I've recently started reading a lot of software-engineering books. I've gone through a few good ones and a few bad ones. No matter how much programmers hate reading, or how much they object to this strange notion of "books", Joel On Software is the single best book for them to read.
If you're a programmer, get it now. If you work with programmers, get it now. If you manage programmers, or if you manage a company that employs programmers, you especially need to get it now. Those are not affiliate links. Joel isn't paying me to tell you this. I'm passing my copy around the office to anyone willing to read it, and everyone so far has given it glowing reviews. If any of my friends were programmers, I'd give copies as gifts. (Too bad all of them are law students.)
This book needs to be widely read and shared. The full title, technically, is Joel on Software: And on Diverse and Occasionally Related Matters That Will Prove of Interest to Software Developers, Designers, and Managers, and to Those Who, Whether by Good Fortune or Ill Luck, Work with Them in Some Capacity. The title itself is an incredibly accurate description of the book's contents.

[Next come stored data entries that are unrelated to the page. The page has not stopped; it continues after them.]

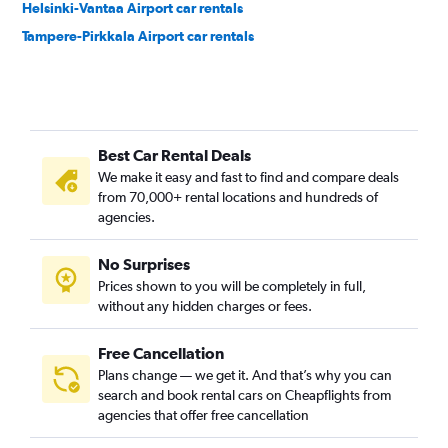
Helsinki-Vantaa Airport car rentals
Tampere-Pirkkala Airport car rentals
Best Car Rental Deals
We make it easy and fast to find and compare deals
from 70,000+ rental locations and hundreds of
agencies.
No Surprises
Prices shown to you will be completely in full,
without any hidden charges or fees.
Free Cancellation
Plans change — we get it. And that’s why you can
search and book rental cars on Cheapflights from
agencies that offer free cancellation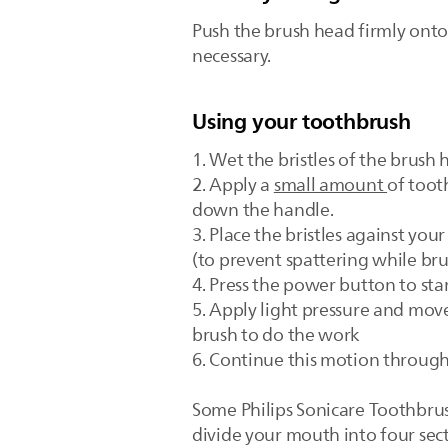
Push the brush head firmly ont
necessary.
Using your toothbrush
1. Wet the bristles of the brush
2. Apply a
small amount
of toot
down the handle.
3. Place the bristles against yo
(to prevent spattering while bru
4. Press the power button to sta
5. Apply light pressure and move
brush to do the work
6. Continue this motion through
Some Philips Sonicare Toothbru
divide your mouth into four sect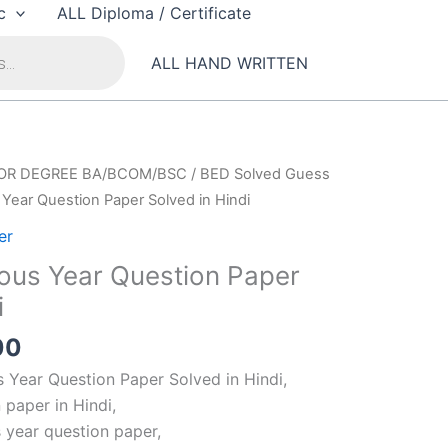
c
ALL Diploma / Certificate
ALL HAND WRITTEN
OR DEGREE BA/BCOM/BSC
/
BED Solved Guess
Year Question Paper Solved in Hindi
er
ous Year Question Paper
i
al
Current
00
price
 Year Question Paper Solved in Hindi,
is:
 paper in Hindi,
00.
₹100.00.
 year question paper,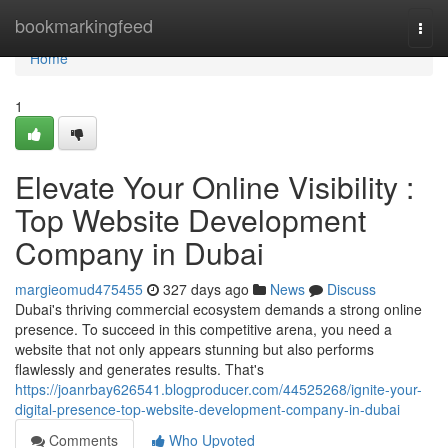
Home
bookmarkingfeed
Togg
navi
Home
1
Elevate Your Online Visibility :
Top Website Development
Company in Dubai
margieomud475455
327 days ago
News
Discuss
Dubai's thriving commercial ecosystem demands a strong online
presence. To succeed in this competitive arena, you need a
website that not only appears stunning but also performs
flawlessly and generates results. That's
https://joanrbay626541.blogproducer.com/44525268/ignite-your-
digital-presence-top-website-development-company-in-dubai
Comments
Who Upvoted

It's mostly about the art and practice of good software design, but contains a lot of other relevant articles as well.
Fortunately, you don't have to rely on my vague descriptions to get a taste of the book. Joel On Software is based, unsurprisingly, on a website called Joel On Software. Most of the book's sections are based on site articles (sometimes verbatim). I originally found the site from a link to Joel's User Interface Design section, which has actually become a separate book that I also recommend.
Start your Joel-reading experience with The Joel Test. Not only is it an incredibly valuable article (my company scores an 8 - pretty good), but it will introduce you to Joel's excellent writing style. He's clear, concise, funny, and informative.
As a side benefit of the book, Joel extensively cites references with footnotes in the text. For a young software engineer, these references compose an excellent reading list. I've discovered many of "the classics" simply by noticing that certain books occurred frequently in Joel's footnotes, including PeopleWare and The Mythical Man-Month.